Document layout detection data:
━━━━━━━━

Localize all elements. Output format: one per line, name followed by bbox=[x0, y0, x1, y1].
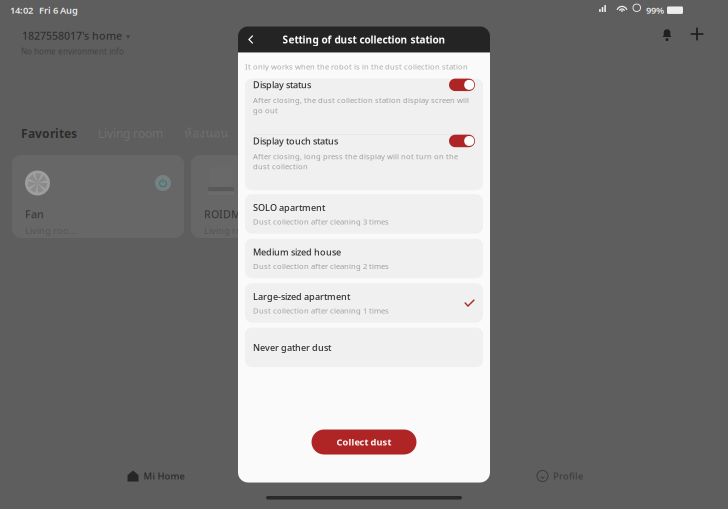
button[interactable]: ห้องนอน bbox=[184, 124, 228, 143]
staticText: Setting of dust collection station bbox=[282, 33, 446, 46]
button[interactable]: Living room bbox=[98, 125, 163, 141]
button[interactable]: Display touch status bbox=[245, 135, 483, 190]
button[interactable]: Favorites bbox=[21, 125, 77, 141]
button[interactable]: ROIDMI E bbox=[191, 155, 363, 238]
staticText: Fan bbox=[25, 207, 44, 221]
button[interactable]: Medium sized house bbox=[245, 239, 483, 278]
staticText: Collect dust bbox=[336, 436, 392, 448]
button[interactable]: Collect dust bbox=[312, 430, 416, 454]
staticText: Living room bbox=[98, 125, 163, 141]
staticText: 14:02 Fri 6 Aug bbox=[10, 4, 78, 16]
staticText: Never gather dust bbox=[253, 341, 331, 353]
staticText: SOLO apartment bbox=[253, 201, 325, 213]
staticText: Dust collection after cleaning 3 times bbox=[253, 216, 389, 226]
staticText: Dust collection after cleaning 1 times bbox=[253, 305, 389, 316]
staticText: After closing, long press the display wi… bbox=[253, 151, 458, 171]
button[interactable]: Add device bbox=[687, 24, 707, 44]
staticText: Dust collection after cleaning 2 times bbox=[253, 261, 389, 271]
staticText: Living roo. bbox=[204, 224, 251, 237]
staticText: 99% bbox=[646, 4, 664, 16]
staticText: Display touch status bbox=[253, 135, 338, 147]
staticText: It only works when the robot is in the d… bbox=[245, 62, 468, 72]
staticText: Large-sized apartment bbox=[253, 290, 350, 302]
button[interactable]: SOLO apartment bbox=[245, 194, 483, 234]
button[interactable]: Notifications bbox=[657, 24, 677, 44]
staticText: Living roo... bbox=[25, 224, 78, 237]
button[interactable]: Profile bbox=[364, 464, 728, 488]
staticText: ▾ bbox=[126, 32, 130, 41]
staticText: ROIDMI E bbox=[204, 207, 254, 221]
staticText: Mi Home bbox=[144, 470, 184, 482]
staticText: No home environment info bbox=[21, 46, 124, 57]
staticText: ห้องนอน bbox=[184, 124, 228, 143]
staticText: Display status bbox=[253, 79, 311, 91]
staticText: Favorites bbox=[21, 125, 77, 141]
staticText: Profile bbox=[553, 470, 583, 482]
button[interactable]: Display status bbox=[245, 79, 483, 134]
staticText: After closing, the dust collection stati… bbox=[253, 95, 469, 115]
staticText: Medium sized house bbox=[253, 246, 341, 258]
button[interactable]: Back bbox=[238, 26, 264, 52]
button[interactable]: 1827558017's home bbox=[22, 28, 130, 43]
button[interactable]: Fan bbox=[12, 155, 184, 238]
button[interactable]: Large-sized apartment bbox=[245, 283, 483, 323]
button[interactable]: Never gather dust bbox=[245, 328, 483, 367]
staticText: 1827558017's home bbox=[22, 28, 122, 43]
button[interactable]: Mi Home bbox=[0, 464, 364, 488]
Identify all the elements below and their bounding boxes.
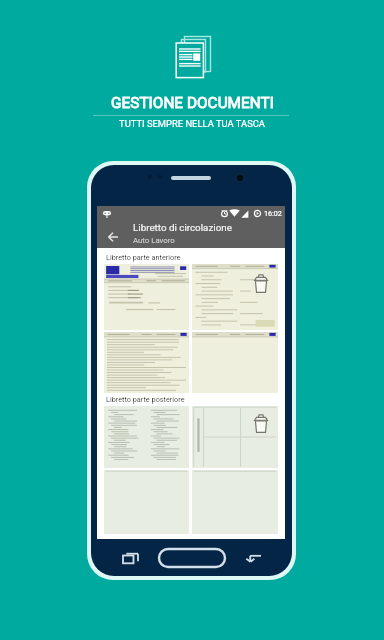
- staticText: 16:02: [264, 209, 282, 217]
- button[interactable]: [104, 406, 189, 468]
- button[interactable]: Back: [246, 551, 261, 566]
- staticText: Auto Lavoro: [133, 236, 175, 245]
- button[interactable]: Home: [159, 549, 225, 567]
- staticText: Libretto di circolazione: [133, 222, 232, 233]
- button[interactable]: Delete: [254, 274, 268, 293]
- staticText: TUTTI SEMPRE NELLA TUA TASCA: [119, 118, 265, 129]
- button[interactable]: Delete: [192, 264, 278, 330]
- staticText: Libretto parte posteriore: [106, 395, 185, 404]
- button[interactable]: [104, 264, 189, 330]
- staticText: Libretto parte anteriore: [106, 253, 181, 262]
- button[interactable]: [192, 332, 278, 393]
- button[interactable]: Delete: [254, 414, 268, 433]
- button[interactable]: Delete: [192, 406, 278, 468]
- staticText: GESTIONE DOCUMENTI: [111, 94, 274, 112]
- button[interactable]: Recent apps: [123, 551, 138, 566]
- button[interactable]: [104, 332, 189, 393]
- button[interactable]: Navigate up: [102, 226, 124, 248]
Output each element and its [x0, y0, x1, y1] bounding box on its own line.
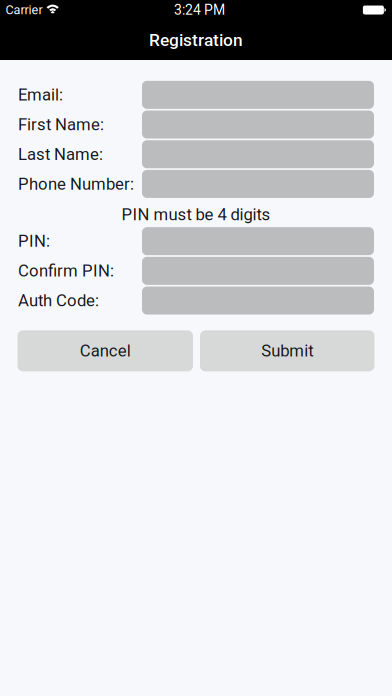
staticText: Submit — [261, 341, 313, 361]
button[interactable]: Submit — [200, 330, 374, 371]
staticText: 3:24 PM — [174, 2, 225, 18]
button[interactable]: Cancel — [18, 330, 193, 371]
staticText: Carrier — [6, 3, 42, 17]
staticText: Auth Code: — [18, 291, 99, 310]
button[interactable]: First Name: — [18, 110, 374, 139]
staticText: Email: — [18, 85, 63, 105]
button[interactable]: Phone Number: — [18, 169, 374, 199]
button[interactable]: Email: — [18, 80, 374, 110]
button[interactable]: PIN: — [18, 226, 374, 256]
staticText: PIN: — [18, 231, 50, 251]
staticText: Last Name: — [18, 144, 103, 164]
staticText: Phone Number: — [18, 174, 134, 194]
staticText: First Name: — [18, 115, 104, 134]
staticText: PIN must be 4 digits — [122, 205, 270, 224]
staticText: Registration — [149, 30, 243, 50]
staticText: Cancel — [80, 341, 131, 361]
staticText: Confirm PIN: — [18, 261, 114, 281]
button[interactable]: Last Name: — [18, 139, 374, 169]
button[interactable]: Auth Code: — [18, 286, 374, 315]
button[interactable]: Confirm PIN: — [18, 256, 374, 286]
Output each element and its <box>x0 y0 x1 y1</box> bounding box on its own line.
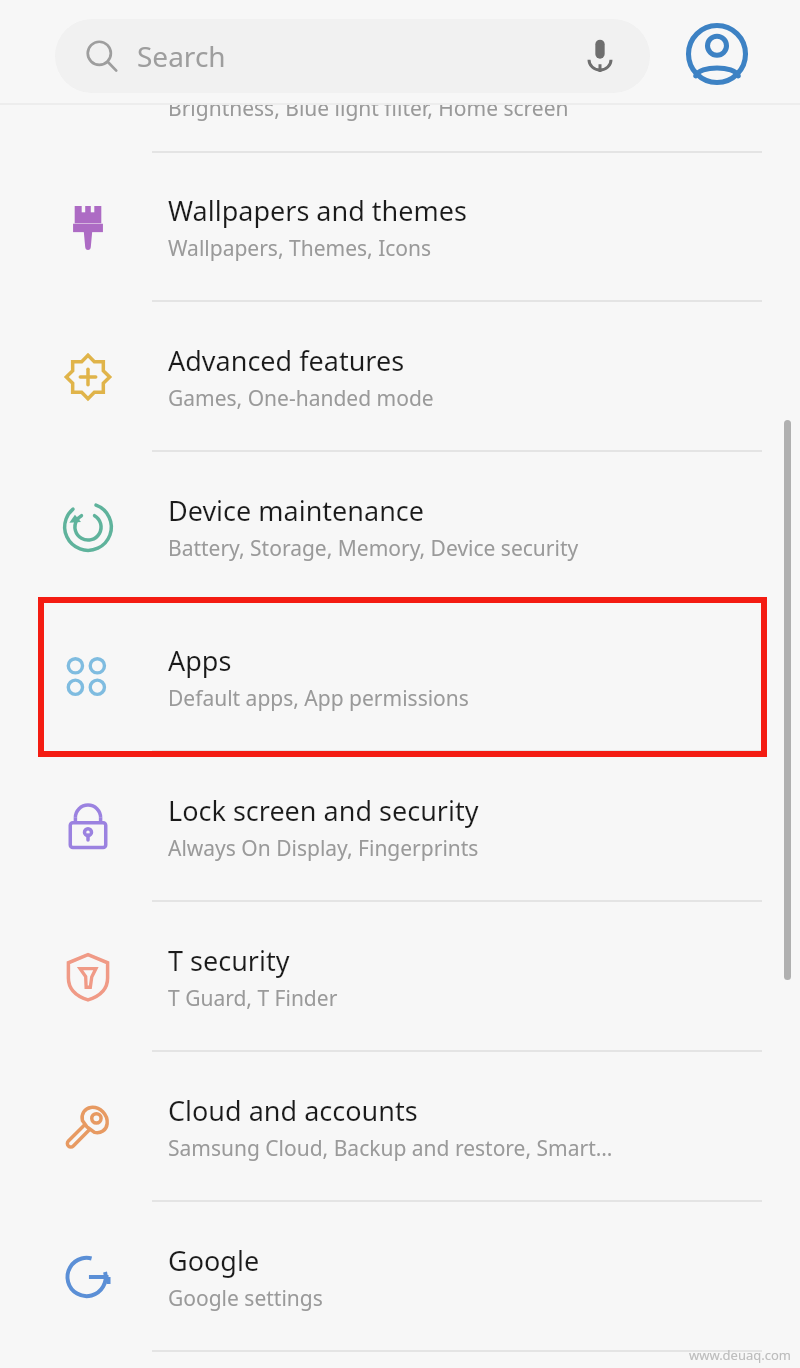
staticText: www.deuaq.com <box>689 1346 792 1364</box>
staticText: Always On Display, Fingerprints <box>168 834 479 863</box>
staticText: Samsung Cloud, Backup and restore, Smart… <box>168 1134 613 1163</box>
staticText: Apps <box>168 642 232 679</box>
staticText: Wallpapers and themes <box>168 192 467 229</box>
staticText: T security <box>168 942 290 979</box>
button[interactable]: Search <box>55 19 650 93</box>
staticText: Device maintenance <box>168 492 425 529</box>
staticText: Default apps, App permissions <box>168 684 469 713</box>
button[interactable]: Lock screen and security <box>0 752 800 902</box>
button[interactable]: Account <box>679 16 755 92</box>
staticText: Search <box>137 37 580 75</box>
staticText: Google <box>168 1242 260 1279</box>
staticText: Google settings <box>168 1284 323 1313</box>
button[interactable]: Google <box>0 1202 800 1352</box>
button[interactable]: Wallpapers and themes <box>0 152 800 302</box>
staticText: Games, One-handed mode <box>168 384 434 413</box>
button[interactable]: Device maintenance <box>0 452 800 602</box>
staticText: Lock screen and security <box>168 792 479 829</box>
button[interactable]: T security <box>0 902 800 1052</box>
staticText: T Guard, T Finder <box>168 984 338 1013</box>
button[interactable]: Voice search <box>580 36 620 76</box>
staticText: Brightness, Blue light filter, Home scre… <box>168 94 569 123</box>
button[interactable]: Cloud and accounts <box>0 1052 800 1202</box>
staticText: Cloud and accounts <box>168 1092 418 1129</box>
button[interactable]: Advanced features <box>0 302 800 452</box>
staticText: Advanced features <box>168 342 405 379</box>
staticText: Battery, Storage, Memory, Device securit… <box>168 534 579 563</box>
button[interactable]: Apps <box>0 602 800 752</box>
staticText: Wallpapers, Themes, Icons <box>168 234 432 263</box>
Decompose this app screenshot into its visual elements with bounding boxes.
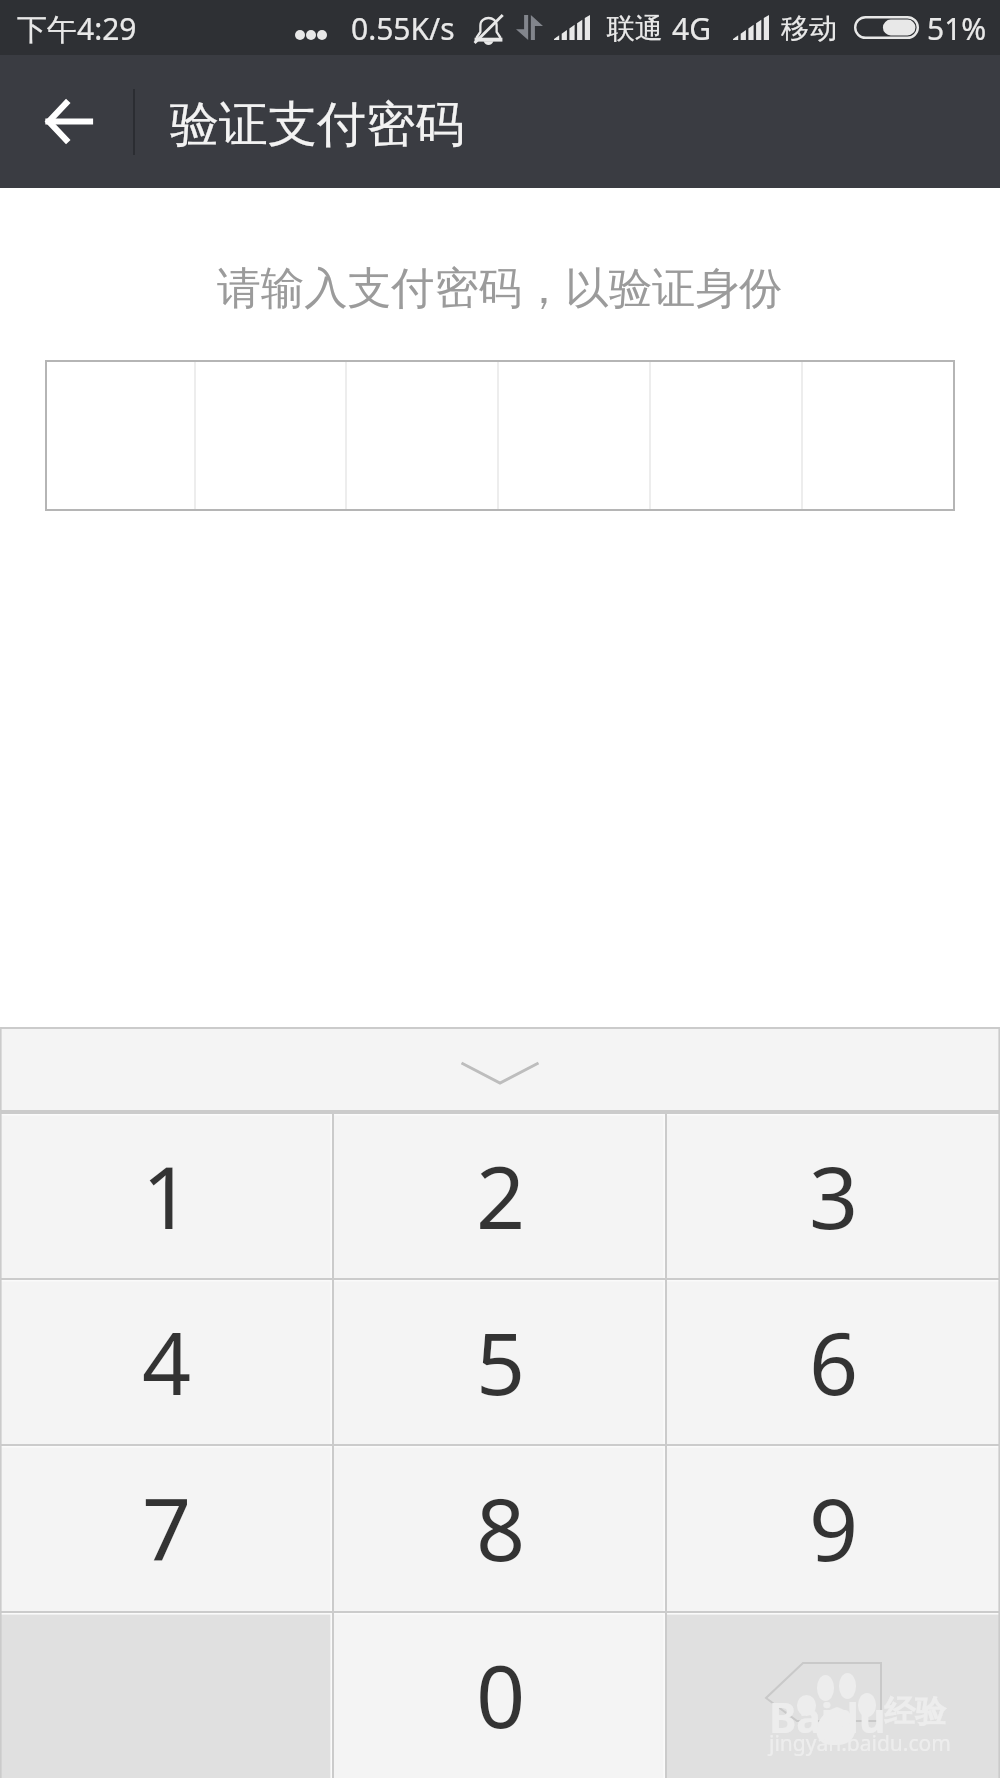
button[interactable]: 4 [0,1278,334,1444]
staticText: 4G [672,8,711,49]
button[interactable]: 0 [334,1611,667,1778]
button[interactable] [651,360,803,511]
button[interactable] [803,360,955,511]
staticText: 经验 [884,1692,946,1731]
staticText: 验证支付密码 [170,94,464,156]
button[interactable] [499,360,651,511]
staticText: 5 [476,1303,526,1420]
staticText: 联通 [607,11,663,46]
button[interactable] [0,1611,334,1778]
staticText: 0.55K/s [351,8,455,49]
staticText: Baidu [769,1689,886,1745]
staticText: 下午4:29 [17,8,137,49]
button[interactable]: 3 [667,1112,1000,1278]
button[interactable]: Baidu [667,1611,1000,1778]
button[interactable]: 2 [334,1112,667,1278]
staticText: 6 [809,1303,859,1420]
staticText: 移动 [781,11,837,46]
staticText: 2 [476,1137,526,1254]
staticText: 0 [476,1636,526,1753]
staticText: 1 [142,1137,192,1254]
staticText: 7 [142,1469,192,1586]
button[interactable] [45,360,196,511]
staticText: 3 [809,1137,859,1254]
button[interactable]: 7 [0,1444,334,1611]
staticText: 4 [142,1303,192,1420]
button[interactable]: 1 [0,1112,334,1278]
button[interactable]: 6 [667,1278,1000,1444]
button[interactable]: 8 [334,1444,667,1611]
button[interactable] [196,360,347,511]
button[interactable]: 9 [667,1444,1000,1611]
button[interactable]: Hide keyboard [0,1027,1000,1112]
button[interactable] [347,360,499,511]
staticText: 8 [476,1469,526,1586]
staticText: 9 [809,1469,859,1586]
staticText: 51% [927,8,987,49]
button[interactable]: Back [1,55,134,188]
staticText: jingyan.baidu.com [769,1729,951,1758]
button[interactable]: 5 [334,1278,667,1444]
staticText: 请输入支付密码，以验证身份 [0,261,1000,316]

━━━━━━━━

> [PROMPT]: Your response should be each line that includes the word "times", copied from the records.

> [SOLUTION TO THIS PROBLEM]:
staticText: Dust collection after cleaning 3 times bbox=[253, 216, 389, 226]
staticText: Dust collection after cleaning 1 times bbox=[253, 305, 389, 316]
staticText: Dust collection after cleaning 2 times bbox=[253, 261, 389, 271]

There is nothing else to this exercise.